Oil companies are making more big finds
- Ben Geman, author of Axios Generate

An oil pumpjack in Germany operated by ExxonMobil. Photo: Adam Berry/For The Washington Post via Getty Images.
The oil-and-gas industry has halted years of declining investments in exploration and it's paying off in the form of big conventional finds.
Where it stands: The consultancy Rystad Energy said in a note Monday that discoveries this year will total an estimated 9.4 billion barrels of oil-equivalent. It's the biggest year for exploration since 2015, they added. The total is dominated by offshore finds, including Exxon's string of big oil exploration hits off Guyana's coast.
The big picture: Industry spending on oil-and-gas exploration began plunging nearly a half-decade ago, dropping 61% from 2014 levels, but the picture is changing again. Rystad analyst Palzor Shenga said in a statement...
“Global exploration activity and discoveries have halted their year-after-year decline and look set to rise in the next year ... This as an exciting recovery which runs contrary to a decline in global exploration spending from 2014 to 2017."
By the numbers: Analysis from the consultancy Wood Mackenzie — shared with Reuters and confirmed by Axios — shows that upstream spending is slated to grow to $425 billion next year.
- That's $25 billion above 2016–2017 levels but still far below the $770 billion the industry spent finding new supplies in 2014.
- "More careful allocation of capital since 2017 has returned exploration to profitability, and 2019 looks set to be another promising year.
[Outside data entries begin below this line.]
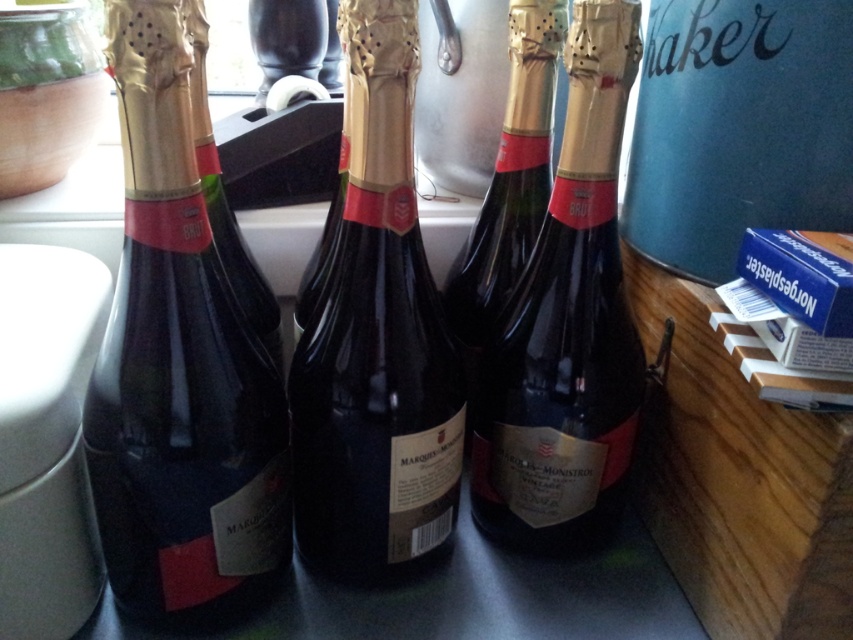 Between matte black bottle at left and matte gold foil champagne bottle at center, which one has less height?

With less height is matte gold foil champagne bottle at center.

Is matte black bottle at left taller than matte gold foil champagne bottle at center?

Indeed, matte black bottle at left has a greater height compared to matte gold foil champagne bottle at center.

Between point (248, 464) and point (403, 380), which one is positioned in front?

Point (248, 464)

The image size is (853, 640). Identify the location of matte black bottle at left. (178, 368).

Who is more forward, (234, 465) or (625, 74)?

Point (234, 465)

Does matte black bottle at left lie behind dark glass bottle at center?

No, matte black bottle at left is closer to the viewer.

Where is `matte black bottle at left`? The width and height of the screenshot is (853, 640). matte black bottle at left is located at coordinates (178, 368).

Image resolution: width=853 pixels, height=640 pixels. What do you see at coordinates (376, 340) in the screenshot?
I see `matte gold foil champagne bottle at center` at bounding box center [376, 340].

Does point (393, 60) come closer to viewer compared to point (581, 525)?

Yes.

The height and width of the screenshot is (640, 853). What are the coordinates of `matte gold foil champagne bottle at center` in the screenshot? It's located at (376, 340). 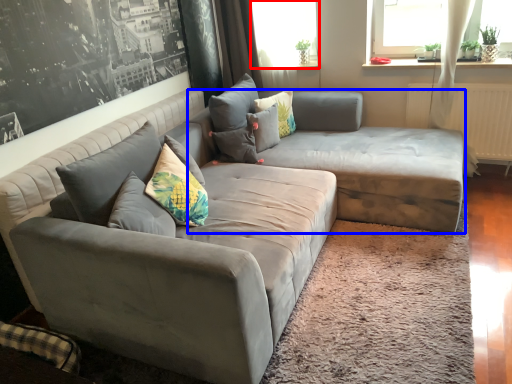 Question: Which object appears farthest to the camera in this image, window screen (highlighted by a red box) or couch (highlighted by a blue box)?

Choices:
 (A) window screen
 (B) couch

Answer: (A) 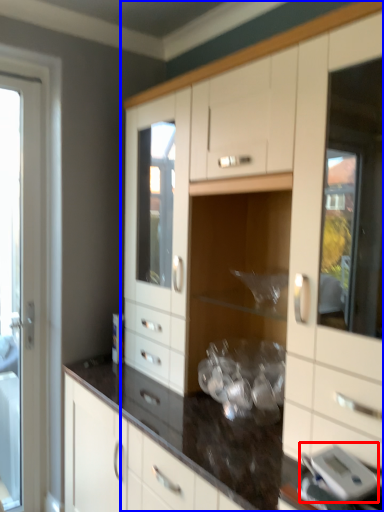 Question: Which object appears farthest to the camera in this image, appliance (highlighted by a red box) or cabinetry (highlighted by a blue box)?

Choices:
 (A) appliance
 (B) cabinetry

Answer: (A) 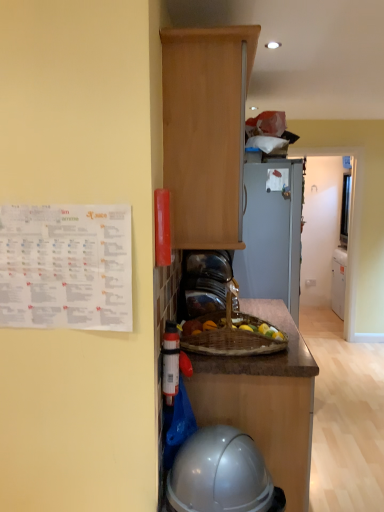 Question: From a real-world perspective, is brown polished wood at center above or below wooden cabinet at upper center?

Choices:
 (A) below
 (B) above

Answer: (A)

Question: Is brown polished wood at center bigger or smaller than wooden cabinet at upper center?

Choices:
 (A) small
 (B) big

Answer: (A)

Question: Estimate the real-world distances between objects in this image. Which object is farther from the glossy plastic helmet at lower center?

Choices:
 (A) brown polished wood at center
 (B) wooden cabinet at upper center

Answer: (B)

Question: Estimate the real-world distances between objects in this image. Which object is farther from the brown polished wood at center?

Choices:
 (A) glossy plastic helmet at lower center
 (B) wooden cabinet at upper center

Answer: (B) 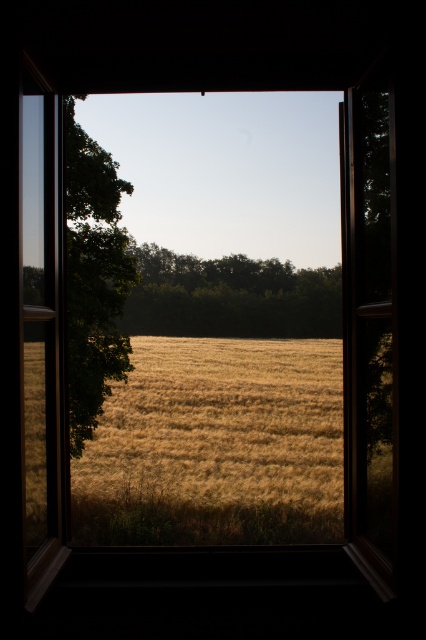 Question: Is green leafy tree at left wider than green leafy tree at center?

Choices:
 (A) yes
 (B) no

Answer: (B)

Question: Can you confirm if green leafy tree at left is smaller than green leafy tree at center?

Choices:
 (A) no
 (B) yes

Answer: (B)

Question: Which object appears farthest from the camera in this image?

Choices:
 (A) green leafy tree at center
 (B) green leafy tree at left

Answer: (A)

Question: Is the position of green leafy tree at left less distant than that of green leafy tree at center?

Choices:
 (A) yes
 (B) no

Answer: (A)

Question: Among these points, which one is nearest to the camera?

Choices:
 (A) pos(129,356)
 (B) pos(218,296)

Answer: (A) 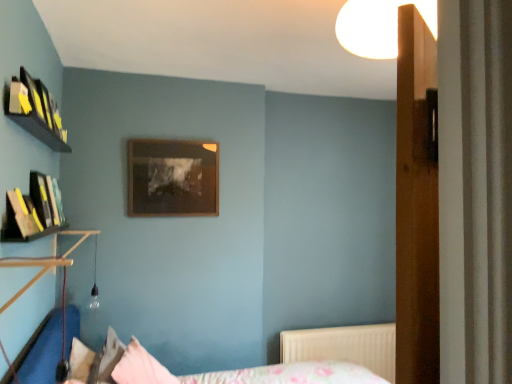 Question: Should I look upward or downward to see floral fabric bed at lower center?

Choices:
 (A) up
 (B) down

Answer: (B)

Question: From a real-world perspective, is floral fabric bed at lower center under white textured radiator at lower right?

Choices:
 (A) no
 (B) yes

Answer: (A)

Question: From a real-world perspective, is floral fabric bed at lower center located higher than white textured radiator at lower right?

Choices:
 (A) no
 (B) yes

Answer: (B)

Question: Would you consider floral fabric bed at lower center to be distant from white textured radiator at lower right?

Choices:
 (A) yes
 (B) no

Answer: (B)

Question: Does floral fabric bed at lower center have a greater width compared to white textured radiator at lower right?

Choices:
 (A) yes
 (B) no

Answer: (A)

Question: From the image's perspective, would you say floral fabric bed at lower center is positioned over white textured radiator at lower right?

Choices:
 (A) yes
 (B) no

Answer: (A)

Question: Can you confirm if floral fabric bed at lower center is taller than white textured radiator at lower right?

Choices:
 (A) yes
 (B) no

Answer: (A)

Question: Does wooden picture frame at center appear on the left side of fluffy pink pillow at lower left, the 1th pillow when ordered from left to right?

Choices:
 (A) yes
 (B) no

Answer: (B)

Question: Is wooden picture frame at center located outside fluffy pink pillow at lower left, the 1th pillow when ordered from left to right?

Choices:
 (A) yes
 (B) no

Answer: (A)

Question: Does wooden picture frame at center have a smaller size compared to fluffy pink pillow at lower left, the 1th pillow when ordered from left to right?

Choices:
 (A) no
 (B) yes

Answer: (A)

Question: Is wooden picture frame at center oriented towards fluffy pink pillow at lower left, which appears as the 2th pillow when viewed from the right?

Choices:
 (A) yes
 (B) no

Answer: (B)

Question: Is wooden picture frame at center taller than fluffy pink pillow at lower left, the 1th pillow when ordered from left to right?

Choices:
 (A) no
 (B) yes

Answer: (B)

Question: From a real-world perspective, is wooden picture frame at center on top of fluffy pink pillow at lower left, the 1th pillow when ordered from left to right?

Choices:
 (A) yes
 (B) no

Answer: (A)

Question: Considering the relative positions of pink fabric pillow at lower center, which appears as the 1th pillow when viewed from the right, and fluffy pink pillow at lower left, the 1th pillow when ordered from left to right, in the image provided, is pink fabric pillow at lower center, which appears as the 1th pillow when viewed from the right, to the right of fluffy pink pillow at lower left, the 1th pillow when ordered from left to right, from the viewer's perspective?

Choices:
 (A) no
 (B) yes

Answer: (B) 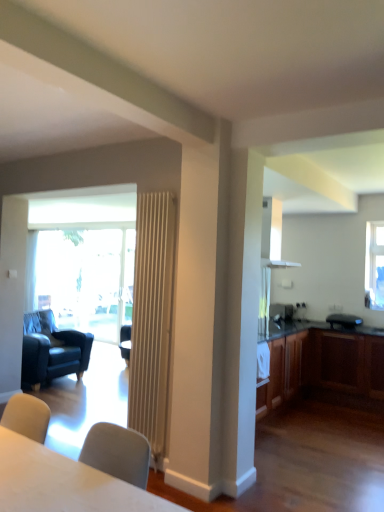 Question: From a real-world perspective, is dark blue leather armchair at left under wooden radiator at center?

Choices:
 (A) yes
 (B) no

Answer: (A)

Question: From the image's perspective, is dark blue leather armchair at left on wooden radiator at center?

Choices:
 (A) yes
 (B) no

Answer: (B)

Question: Is dark blue leather armchair at left to the right of wooden radiator at center from the viewer's perspective?

Choices:
 (A) no
 (B) yes

Answer: (A)

Question: From the image's perspective, is dark blue leather armchair at left under wooden radiator at center?

Choices:
 (A) yes
 (B) no

Answer: (A)

Question: Is dark blue leather armchair at left far from wooden radiator at center?

Choices:
 (A) yes
 (B) no

Answer: (A)

Question: Would you say dark blue leather armchair at left is outside wooden radiator at center?

Choices:
 (A) yes
 (B) no

Answer: (A)

Question: Could you tell me if wooden cabinet at right is facing clear glass window at upper right?

Choices:
 (A) yes
 (B) no

Answer: (B)

Question: Would you say wooden cabinet at right is outside clear glass window at upper right?

Choices:
 (A) no
 (B) yes

Answer: (B)

Question: Is wooden cabinet at right smaller than clear glass window at upper right?

Choices:
 (A) yes
 (B) no

Answer: (B)

Question: From a real-world perspective, is wooden cabinet at right positioned over clear glass window at upper right based on gravity?

Choices:
 (A) no
 (B) yes

Answer: (A)

Question: Is wooden cabinet at right with clear glass window at upper right?

Choices:
 (A) no
 (B) yes

Answer: (A)

Question: Is clear glass window at upper right surrounded by wooden cabinet at right?

Choices:
 (A) yes
 (B) no

Answer: (B)

Question: Is clear glass window at upper right closer to camera compared to satin silver microwave at right?

Choices:
 (A) no
 (B) yes

Answer: (B) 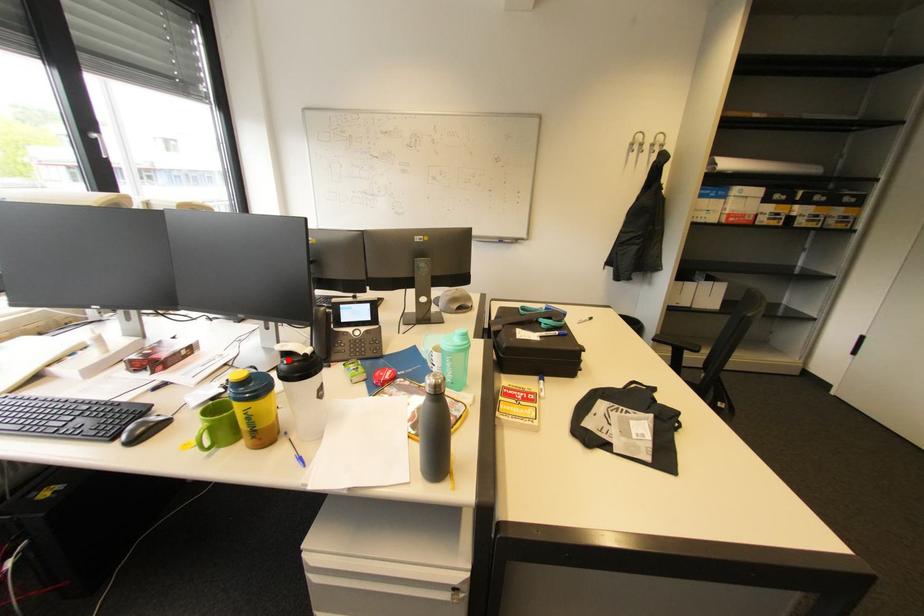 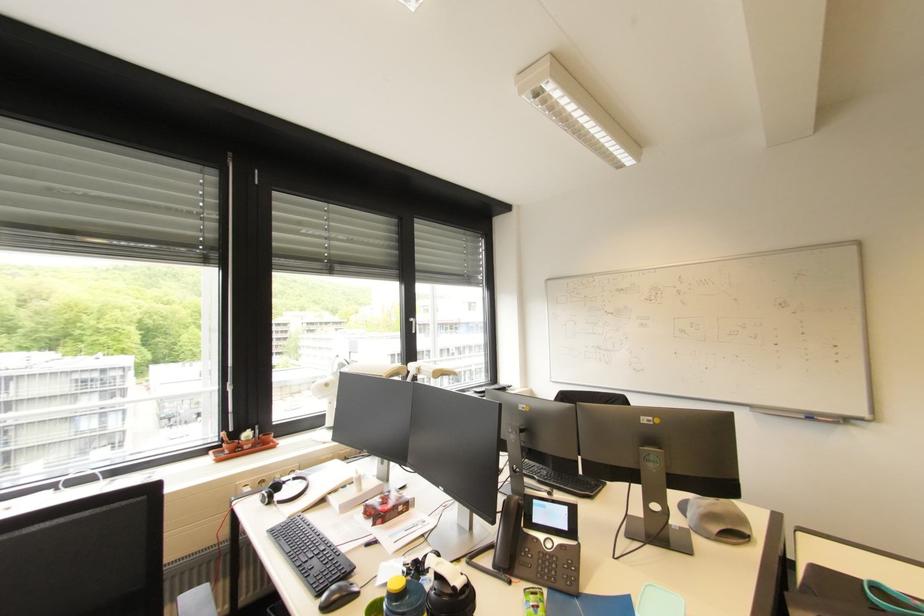 In the second image, find the point that corresponds to the highlighted location in the first image.

(441, 583)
Hotspots will include Guyana, Brazil, Mexico, US Gulf of Mexico, Cyprus, South Africa and the Barents Sea in Norway," WoodMac said in a note.
- In addition, WoodMac also sees an increase in final investment decisions on large production projects, including big South American offshore fields, rising next year.
The intrigue: It's not clear whether the industry will bring enough new crude supplies online in coming years to avoid problems down the road as demand grows and mature fields decline.
- There's a (disputed) view among some analysts that despite the U.S. shale surge, a global supply crunch could surface in the 2020s absent stronger investment in conventional exploration and megaproject approvals.
What they're saying: The IEA's big World Energy Outlook in November warned: "The average level of new conventional crude oil project approvals over the last three years is only half the amount necessary to balance the market out to 2025."
- IEA fears that the rise in U.S. shale production won't be enough to close the potential gap.